Region-based methods cluster pixels with comparable attributes which are capable of generating tight borders, however, they are imprecise. Feng et al. [6, 7] proposed a two-stage technique that involved first generating superpixels using a modified simple linear iterative clustering (SLIC) algorithm and then combining them using a designed area merging. Utilizing a series of cross-polarized pictures, Lumbreras et al. [8] over-segmented images and combined over-segmented blocks based on the grain’s preferred direction. Zhou [5] first defines a set of edge operators with varying mask sizes before employing a colored edge detection algorithm to extract colored edges with a large neighborhood to reduce noise. The image is then segmented using a seed region growth algorithm based on color edge information and the distance between the edge and non-edge pixels. Finally, an elimination mechanism is developed to merge the two regions’ shared boundaries.

Fig. 1
figure 1

ECPN overall architecture is made up of two parts: MAEC and MEPN. Note that numbers 0–6 in the modified EfficientNetV2 of the MEPN block denote the stage 0–6 of the original EfficientNetV2 network structure

The quality of features typically limits segmentation maps, whereas learning-based approaches detect edges by employing data-supervised algorithms and manually designed features. Fueten et al. [9] modified the output of a standard segmentation procedure. The artificial neural network was used to categorize pixels with varying patterns and color attributes as edge or non-edge. Izadiet al. [10] generated max images from plane light and cross-polarized light images. Then twelve color features extracted from the max images were clustered incrementally to segment the minerals. Rajdeep et al. [11] applied a psychophysics model to obtain the binary segmented output and utilized a k-means clustering algorithm with the selected threshold to generate the final segmentation map.

Recent advances in CNN backbone architecture, such as VGGNet [12], GoogLeNet [13], and ResNet [14], have resulted in remarkable gains for computer vision tasks. Numerous works, including MobileNet [15, 16], Xception [17], Densenet [18], and EfficientNet [19], have made major strides in attaining more accuracy through effective model architectures with lower complexity and better performance, rather than larger and more complicated networks.

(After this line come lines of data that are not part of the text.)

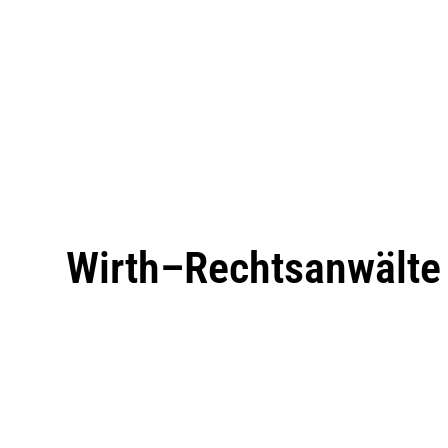
Wirth–Rechtsanwälte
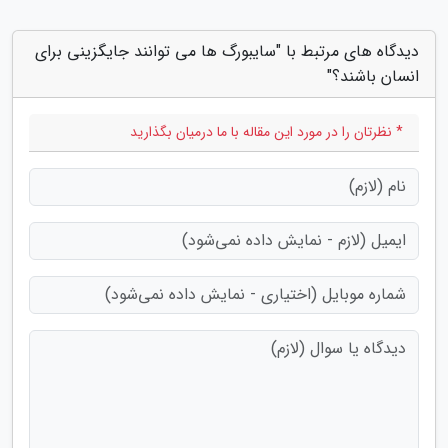
دیدگاه های مرتبط با "سایبورگ ها می توانند جایگزینی برای
انسان باشند؟"
* نظرتان را در مورد این مقاله با ما درمیان بگذارید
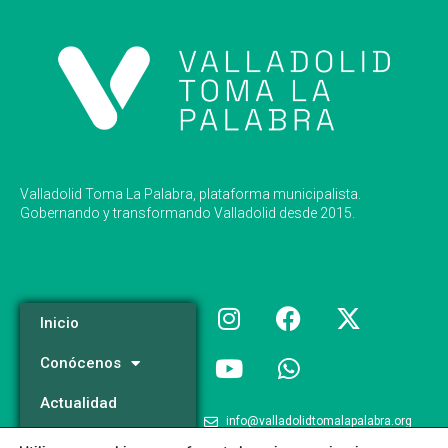
Valladolid Toma La Palabra, plataforma municipalista.
Gobernando y transformando Valladolid desde 2015.
Inicio
Conócenos
Actualidad
info@valladolidtomalapalabra.org
Programa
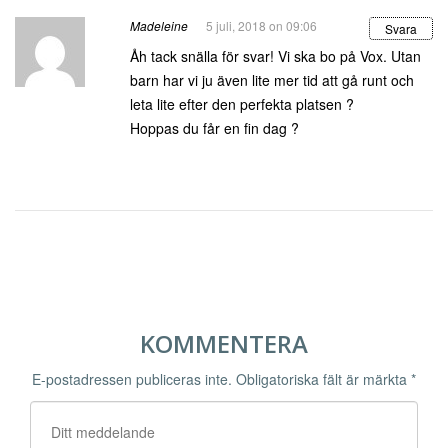
Madeleine
5 juli, 2018 on 09:06
Svara
Åh tack snälla för svar! Vi ska bo på Vox. Utan
barn har vi ju även lite mer tid att gå runt och
leta lite efter den perfekta platsen ?
Hoppas du får en fin dag ?
KOMMENTERA
E-postadressen publiceras inte.
Obligatoriska fält är märkta
*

Discussing more detail of the most relevant CNN approaches to our work, HED [20] is the first CNN-based edge detection network that provides state-of-the-art performance as a deep supervision extension of FCN [21]. Following that, other efforts [22,23,24,25,26,27,28,29] continued to set records using boosted encoders and altered backbones. RCF [22] enhanced HED’s skip-layer structure and tested it using image pyramids; BDCN [23] proposed an algorithm for monitoring each layer independently at a given scale and making use of dilated convolution to generate multi-scale features; Instead of employing a model that was already trained, Dexined [24] modified the backbone and train it from scratch; as a result, they achieved results that were both competitive and satisfactory. A straightforward, light, and effective edge detection architecture is presented by PiDiNet [29]. This design is built on its proposed pixel difference convolutions, which integrate conventional edge detection filters into normal convolutional operations.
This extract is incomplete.